WORK ORDER
Keep the images out while you set down the data exactly.

=-=-=

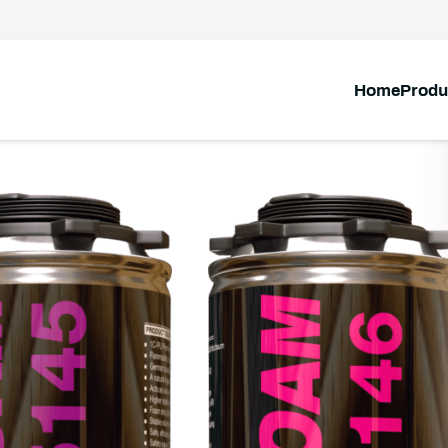
Home
Produ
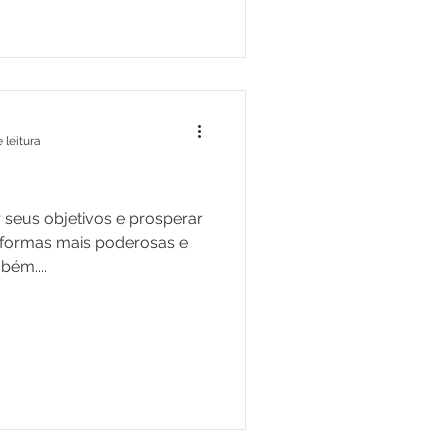
 leitura
 seus objetivos e prosperar
 formas mais poderosas e
bém....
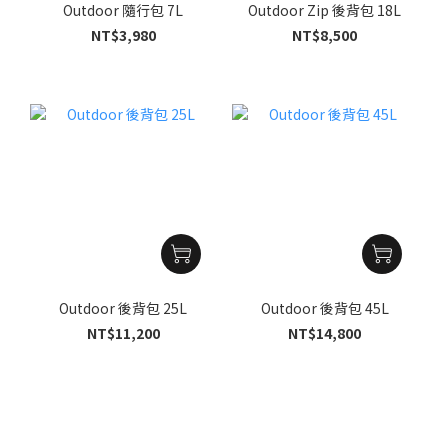
Outdoor 隨行包 7L
Outdoor Zip 後背包 18L
NT$3,980
NT$8,500
Outdoor 後背包 25L
Outdoor 後背包 45L
NT$11,200
NT$14,800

=-=-=

TASK RESPONSE
Home
Produ
 leitura
 seus objetivos e prosperar
 formas mais poderosas e
bém....
Outdoor 隨行包 7L
Outdoor Zip 後背包 18L
NT$3,980
NT$8,500
Outdoor 後背包 25L
Outdoor 後背包 45L
NT$11,200
NT$14,800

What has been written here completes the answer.